Paul Rixon is Reader in Radio and Television at the University of Roehampton. He specialises in the field of Broadcasting with a particular interest in American TV programmes and popular/professional TV criticism, and has published two sole-authored monographs on these subjects: American Television on British Screens: A Story of Cultural Interaction (2006) and TV Critics and Popular Culture: A History of British Television Criticism (2011). Paul has also published a number of articles and chapters on newspaper television critics, American TV programmes, and the Iraqi war.
Sam Ward is Project Director at the branding and cultural insight consultancy Canopy Insight. He completed a PhD in the Institute for Screen Industries Research at the University of Nottingham, before becoming a lecturer at the University of Roehampton. He moved to Canopy in 2016, where he has led research projects for international clients across the media, communications and publishing industries.

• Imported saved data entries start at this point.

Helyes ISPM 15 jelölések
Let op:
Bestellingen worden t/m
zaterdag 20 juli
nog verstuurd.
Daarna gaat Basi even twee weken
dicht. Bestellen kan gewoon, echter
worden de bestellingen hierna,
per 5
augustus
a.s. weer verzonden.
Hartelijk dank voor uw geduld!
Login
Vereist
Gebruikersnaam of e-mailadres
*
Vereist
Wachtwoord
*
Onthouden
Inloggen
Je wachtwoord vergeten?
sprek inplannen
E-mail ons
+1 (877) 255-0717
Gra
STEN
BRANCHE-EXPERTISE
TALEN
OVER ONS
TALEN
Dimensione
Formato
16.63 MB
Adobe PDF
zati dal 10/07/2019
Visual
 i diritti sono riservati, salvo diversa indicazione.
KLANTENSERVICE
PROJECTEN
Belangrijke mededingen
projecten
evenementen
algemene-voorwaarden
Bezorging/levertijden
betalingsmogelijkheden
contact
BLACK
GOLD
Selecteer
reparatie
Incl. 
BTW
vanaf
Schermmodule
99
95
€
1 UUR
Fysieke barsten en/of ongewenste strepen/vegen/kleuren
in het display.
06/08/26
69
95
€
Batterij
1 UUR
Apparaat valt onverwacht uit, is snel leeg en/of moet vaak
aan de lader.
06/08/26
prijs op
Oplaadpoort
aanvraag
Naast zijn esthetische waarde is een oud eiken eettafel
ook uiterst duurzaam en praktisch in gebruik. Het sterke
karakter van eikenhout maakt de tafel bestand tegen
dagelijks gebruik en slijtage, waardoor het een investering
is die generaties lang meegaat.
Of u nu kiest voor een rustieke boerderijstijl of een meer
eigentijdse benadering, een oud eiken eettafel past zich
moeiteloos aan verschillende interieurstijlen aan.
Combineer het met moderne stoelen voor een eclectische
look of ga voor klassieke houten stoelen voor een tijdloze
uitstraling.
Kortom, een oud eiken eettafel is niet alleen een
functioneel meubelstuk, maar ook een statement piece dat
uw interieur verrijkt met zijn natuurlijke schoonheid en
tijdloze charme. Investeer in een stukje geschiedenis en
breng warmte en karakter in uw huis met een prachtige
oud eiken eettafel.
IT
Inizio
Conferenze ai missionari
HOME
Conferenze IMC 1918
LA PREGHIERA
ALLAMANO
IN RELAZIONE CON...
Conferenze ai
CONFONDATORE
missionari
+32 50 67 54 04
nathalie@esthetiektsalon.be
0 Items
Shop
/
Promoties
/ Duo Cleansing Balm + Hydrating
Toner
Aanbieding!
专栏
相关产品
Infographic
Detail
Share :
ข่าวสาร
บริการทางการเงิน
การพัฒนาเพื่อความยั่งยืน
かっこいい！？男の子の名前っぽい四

Faye Woods is Lecturer in Film & Television at the University of Reading. Her monograph, British Youth Television, is published by Palgrave. Her work has appeared in the journals Television & New Media, Cinema Journal, Critical Studies in Television and Journal of British Cinema and Television, as well as the edited collections From Networks to Netflix, Television Aesthetics and Style, Shane Meadows: Critical Essays and Multiplicities: Cycles, Sequels, Remakes and Reboots in Film & Television.